Lex Bonny läuft doch weiter

Für deutsche oder ausländische Investoren überhaupt könnte ferner der Begriff der Lex
Bonny von Bedeutung sein. Mit dem Bonny-Beschluss aus dem Jahre 1979 sollten entwicklungsschwache und monostrukturierte Gebiete eine Förderung durch den Bund in Form von gesenkten direkten Steuersätzen erfahren. Mit dem neuen, seit 1. Januar
2008 gültigen Bundesgesetz für Regionalpolitik wurde nun die Lex Bonny abgelöst. Die damit verbundenen Steuererleichterungen sind ein wichtiges Steuerplanungsinstrument, jedoch wurden die förderungswürdigen Gebiete verkleinert. Da die EU diese Praxis aber nicht angegriffen hat, sind die ermäßigten Steuersätze vor dem Hintergrund des internationalen Standortwettbewerbs, in dem die Schweiz nicht mehr die Maßstäbe setzt, von hervorgehobener Bedeutung. Vor allem für Firmenneugründer. Immerhin liegt die Neugründungsquote, also die Zahl der neu gegründeten Unternehmen im Verhältnis zur gesamten Unternehmensanzahl, in der Schweiz mit knapp 8% deutlich unter jener der EU mit gut 10%. Der Fachkräftemangel mag hier an manchen Orten ein Grund sein, die manchmal träge Art bei der Risikofinanzierung ein anderer. Die Bürokratie jedenfalls verspricht, eine Gründung binnen zwei Tagen eingetragen zu haben, die dazugehörige Aufenthaltsgenehmigung geht demnach während einer Woche per Post raus. Die häufigsten Gründungsformen sind GmbH (20.000 Franken Stammkapital) und AG (100.000 Franken Stammkapital).
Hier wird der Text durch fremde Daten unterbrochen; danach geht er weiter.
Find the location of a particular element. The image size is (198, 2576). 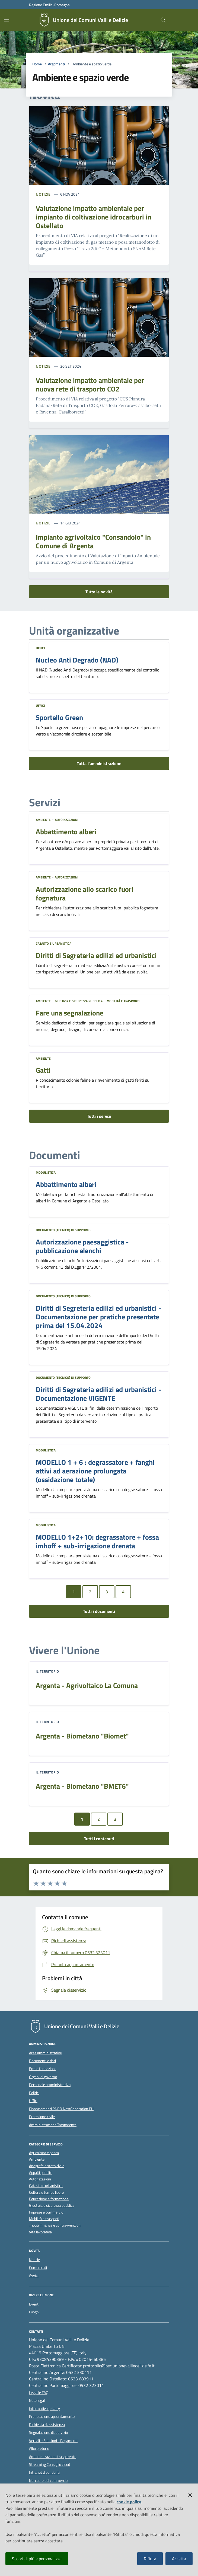

Verbali e Sanzioni - Pagamenti is located at coordinates (53, 2441).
Die Gebühren für eine Unternehmensgründung sind auf 1.500 bis 2.000 Franken zu veranschlagen. Hierin inkludiert sind unter anderem eine Grundgebühr, Kanzleigebühren, die Eintragung beim Handelsregisteramt sowie die dortselbst durchgeführte
Prüfung der Gründungsunterlagen.

Fazit

Früher hieß es so schön, wenn ein Schweizer Banker aus dem Fenster springt, dann solle man hinterher springen, denn es gäbe bestimmt etwas zu verdienen. Angesichts von Subprime-Krise und Steuerskandal hat sich diese Aussage sicherlich heute etwas relativiert. Aber die Schweiz ist und bleibt für den gut betuchten Auswanderer ein gut funktionierendes
Kleinod, das einem vom mühsam Ersparten mehr übrig lässt als die deutsche Finanzverwaltung. Wer sich zudem mit der urschweizerischen Gemütlichkeit, der Direkten
Demokratie und der vermehrt skeptischen Einstellung zu uns Deutschen anfreunden kann, der dürfte womöglich gar eine neue Heimat finden.